Sommerlich warm mit zunehmender Gewitterneigung.

Synoptische Entwicklung bis zum Donnerstag, den 08.09.2022

Das Ende des meteorologischen Sommers wurde eingeläutet und vielerorts wurde
dieses regelrecht herbeigesehnt. Erstellt man sich die Anomaliewerte des 500 hPa
Geopotenzials für die vergangenen 90 Tage, so erkennt man zirkumpolar auf der
Nordhalbkugel ein beständiges Wellenmuster k=4, das einigen Regionen in der
nördlichen Hemisphäre einen ungemütlichen Sommer beschert hat. Besonders
auffällig ist die umfangreiche positive Geopotenzialanomalie, die sich von der
Ostsibirischen See bis nach Europa erstreckt hat, die nicht nur an Land für zu
warme Verhältnisse, sondern auch für eine ausgeprägte marine Hitzewelle in
vielen Regionen gesorgt hat (Mittelmeer, Ostsee bis zur Laptewsee mit Anomalien
von 2 bis teils mehr als 6 Kelvin).

Schaut man sich auf globaler Ebene die Wellenflüsse über 30 Tage gemittelt an,
so fällt einem aber auch der asiatische Raum mit hohen Anomaliewerten ins Auge.
Mit den global größten negativen Werten mit Blick auf die sogenannte „outgoing
longwave radiation, OLR“ sticht Pakistan ins Auge, wo es u.a. durch die
intensiven Niederschläge zu den katastrophalen Überschwemmungen kam. (Hinweis:
negative OLR ist vereinfach gesagt ein Indiz für verstärkte Konvektion und mehr
Bewölkung). U.a. durch dieses „Aktionszentrum“ gestützt erlebte China eine je
nach Region grob 2 Monate anhaltende Hitzewelle, die mit Blick auf Intensität,
Dauer und Auswirkungen jegliche bisher gesetzte Maßstäbe (weltweit) gesprengt
hat. Innerhalb der letzten 10 bis 30 Tage war bei den Wellenflüssen jedoch im
Umfeld der blockierenden asiatischen Antizyklone zunehmend ein divergentes
Ausströmen in Richtung Nordpazifik auszumachen, was auch die Abschwächung dieser
Blockierung und letztendlich das Abklingen der Hitzewelle einläutete. Somit
gestaltet sich das Wellenmuster im asiatisch-nordpazifischen Sektor zunehmend
progressiv, wobei die Wellenflüsse nun über der Westküste der USA eine neue und
intensive Blockierung andeuten.

Folglich ist mit der neuerlichen Blockierung über dem Nordwesten der USA für den
atlantischen Sektor vorerst keine Zonalisierung zu erwarten – eher ist mit einer
Fortdauer der weit nördlich ansetzenden Blockierungsmuster und einhergehend
quasi-stationären Wellen zu rechnen, die nur durch Abbau ihrer Wellenamplitude
eine gewisse Progressivität an den Tag legen. Die Ensemblevorhersage der NAO
deutet ebenfalls eng gebündelt einen Rückgang in deutlich negative Gefilde an,
was auch in der „Wetterregimevorhersage“ des IFS-ENS für diesen
Mittelfristzeitraum mit einer teils überwältigenden 100 % Dominanz gezeigt wird.

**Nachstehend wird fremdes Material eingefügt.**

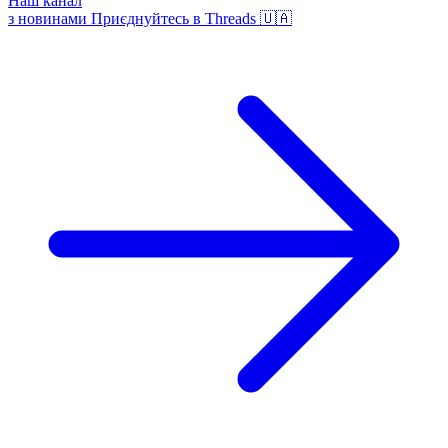
Наш канал
з новинами
Приєднуйтесь в Threads 🇺🇦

Das Zeit-Längendiagram hebt eine quasi-stationäre negative Geopotenzialanomalie
knapp westlich des Nullmeridians hervor, die während der gesamten Mittelfrist
über Nordwesteuropa verbleiben sollte und Deutschland somit auf deren
Trogvorderseite belässt. Erst zum Ende der Mittelfrist schwenkt die Anomalie
etwas nach Osten, getrieben durch eine weitere negative Anomalie bei rund 50 bis
60 Grad West mit einer raschen Zunahme der Unsicherheiten in deren
Südostquadranten (30 bis 40 Grad West). Um diese Quelle der Unsicherheit zu
verstehen müssen wir noch kurz in die Tropen schauen.

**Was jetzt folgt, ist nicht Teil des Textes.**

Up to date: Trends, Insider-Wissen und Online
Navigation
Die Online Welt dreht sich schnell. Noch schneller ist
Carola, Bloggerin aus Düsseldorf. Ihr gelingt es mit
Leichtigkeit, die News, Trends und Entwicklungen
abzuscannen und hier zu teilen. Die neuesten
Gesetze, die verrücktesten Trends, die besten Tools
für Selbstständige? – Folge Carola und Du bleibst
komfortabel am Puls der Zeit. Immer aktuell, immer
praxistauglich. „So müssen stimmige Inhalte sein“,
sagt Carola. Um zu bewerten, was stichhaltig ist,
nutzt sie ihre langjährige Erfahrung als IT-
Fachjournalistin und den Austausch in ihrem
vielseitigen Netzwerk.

Nach einem äußerst ruhigen Start in die Hurrikansaison mit einem ACE von rund 8
% zum klimatologischen Normalwert (die akkumulierte Energie von tropischen
Wirbelstürme, ACE) und einem August ohne einen einzigen Hurrikan (erst der 7
seit Aufzeichnungsbeginn) bzw. ohne eine einzige Benennung eines tropischen
Systems (erst der 3. bekannte Fall seit Aufzeichnungsbeginn) nimmt der
Nordatlantik nun etwas Fahrt auf und tut dies u.a. sehr weit nördlich (grob 35
Grad West und knapp 40 Grad nördliche Breite). Die Numerik zeigt sehr homogen
die Entwicklung eines (sub) tropischen Systems, das in der Folge an der
Südflanke der negativen Geopotenzialanomlie nahe des Nullmeridians nach Osten
geführt werden könnte. Sie wird mittlerweile als INVEST 93L geführt (INVEST =
ein Wettersystem, das durch das NHC genauer beobachtet wird und wofür spezielle
Daten und Modelldaten erstellt werden und L für „Atlantik“).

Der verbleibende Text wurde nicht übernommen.